Extracted records:
===

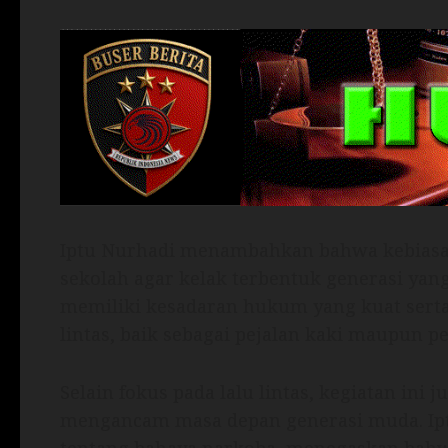
Iptu Nurhadi menambahkan bahwa kebiasaa
sekolah agar kelak terbentuk generasi yang
memiliki kesadaran hukum yang kuat serta
lintas, baik sebagai pejalan kaki maupun 
Selain fokus pada lalu lintas, kegiatan ini
mengancam masa depan generasi muda.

===

Filter the entries and copy out every line with the word "generasi".

*EXERCISE RESULT*.
sekolah agar kelak terbentuk generasi yang
mengancam masa depan generasi muda.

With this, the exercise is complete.